3 Offer of LTIP Grants
3.1 Offer
3.1.1 The Board of Directors, upon recommendation of the Remuneration Committee, determines the number of RSUs and Stock Options (together a LTIP Grant) offered to each Beneficiary under this Plan. In this respect, the number of Stock Options to be offered will be determined by using the Black Scholes methodology and the number of RSUs to be offered will be determined based on the Share price on the Offer Date.
3.1.2 An Offer does not entail any right for a Beneficiary to additional Offers of LTIP Grants in the future.
3.1.3 The Offer of LTIP Grants under this Plan does not give rise to an implied guarantee of continuous employment by the Group Companies.
3.2 Form of the Offer
The Company notifies the Beneficiary by means of a written notification of the number of Stock Options and RSUs offered to such Beneficiary under the LTIP Grant and indicates the Exercise Price of such Stock Options and the vesting date of the Stock Options and RSUs (the "Offer").
3.3 Free Offer
The LTIP Grants are offered to the Beneficiaries for no consideration.
3.4 Acceptance or refusal of LTIP Grants
3.4.1 Any Beneficiary should accept all or part of the LTIP Grant offered to him by returning a duly completed and executed Acceptance Notification to the Secretary within ninety (90) calendar days after the Offer Date, unless indicated otherwise in the Offer. If the Acceptance Notification is not received in due time, the LTIP Grant shall be deemed to have been refused by the Beneficiary and the rights of the concerned Beneficiary with regard to the LTIP Grant are automatically cancelled. The same is true for explicitly refused LTIP Grants. No financial compensation shall be granted to the Beneficiary for any implicit or explicit refusal.
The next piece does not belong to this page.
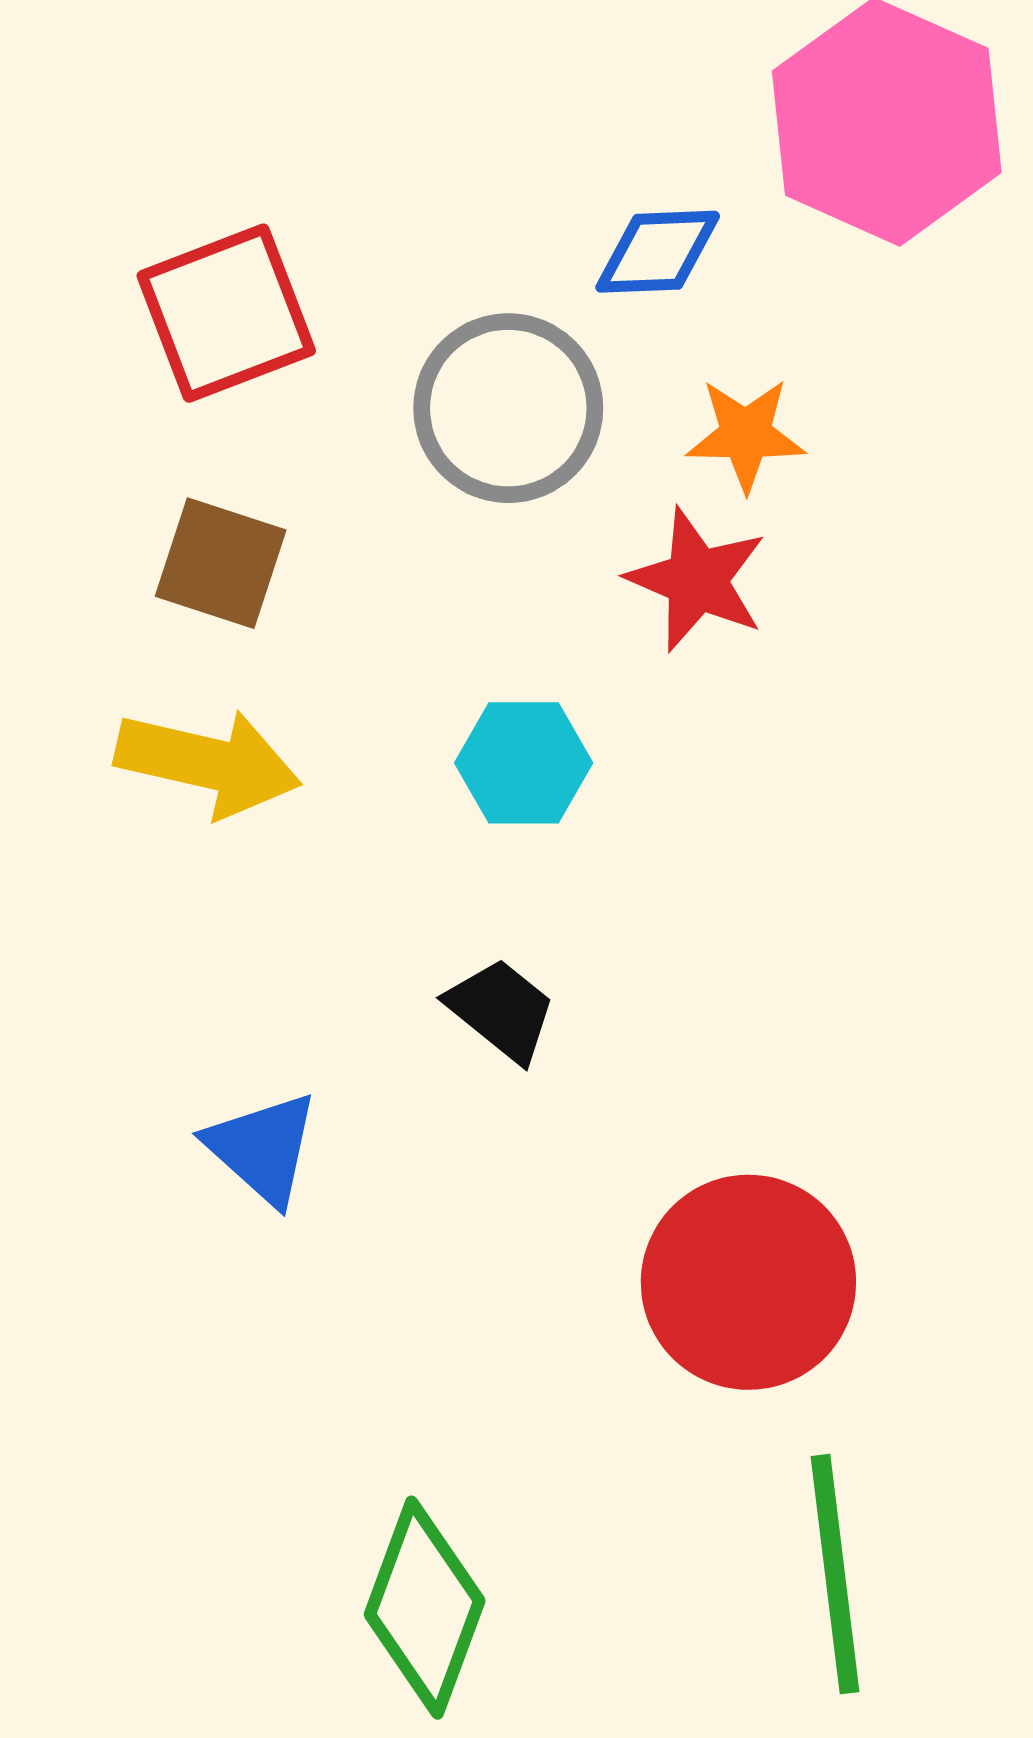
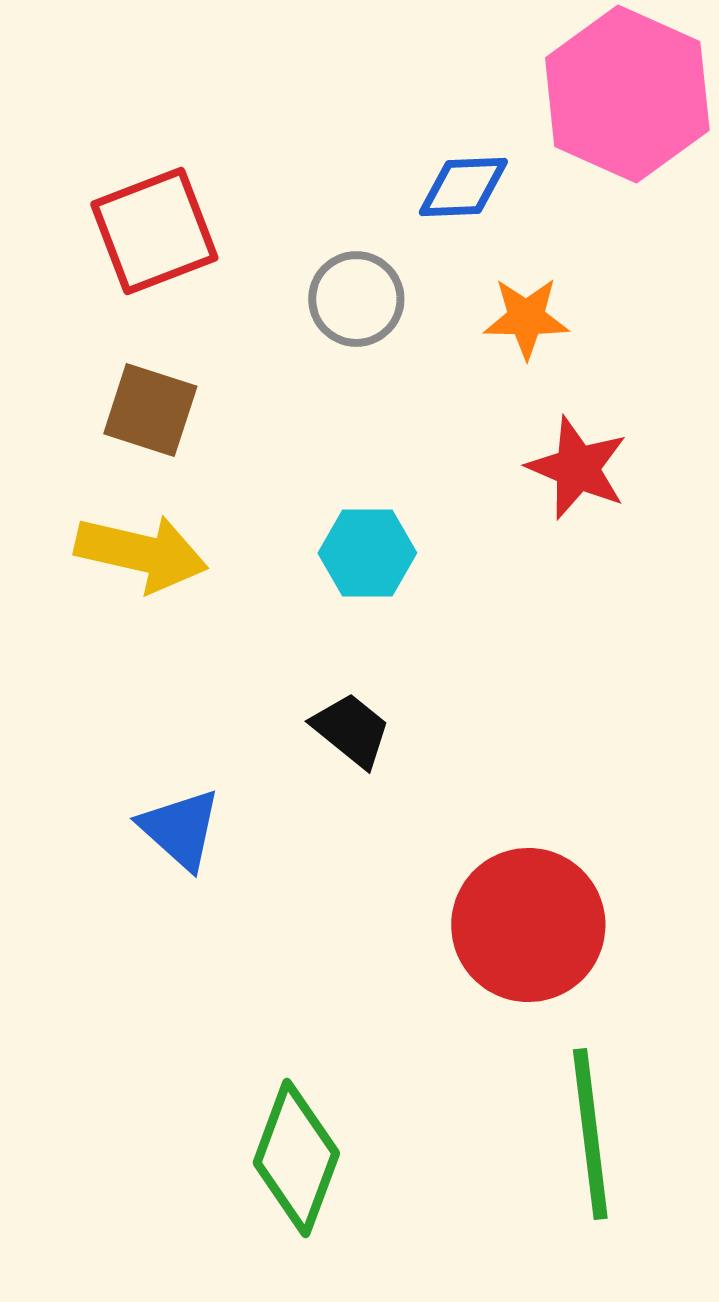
gray circle: (508, 408) -> (356, 299), size x0.7
red star: (697, 580) -> (577, 468), moved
3.4.2 A Beneficiary has the possibility to accept only part of the LTIP Grant granted to him/her. To this effect, the Beneficiary should mention the exact number of accepted RSUs and the exact number of accepted Stock Options in the Acceptance Notification. If the Beneficiary accepts only part of the RSUs and/or Stock Options granted to him/her, he/she shall be deemed to have refused the other RSUs and/or Stock Options offered to him/her. In such case, no financial compensation shall be granted to the Beneficiary for the refused RSUs and/or Stock Options.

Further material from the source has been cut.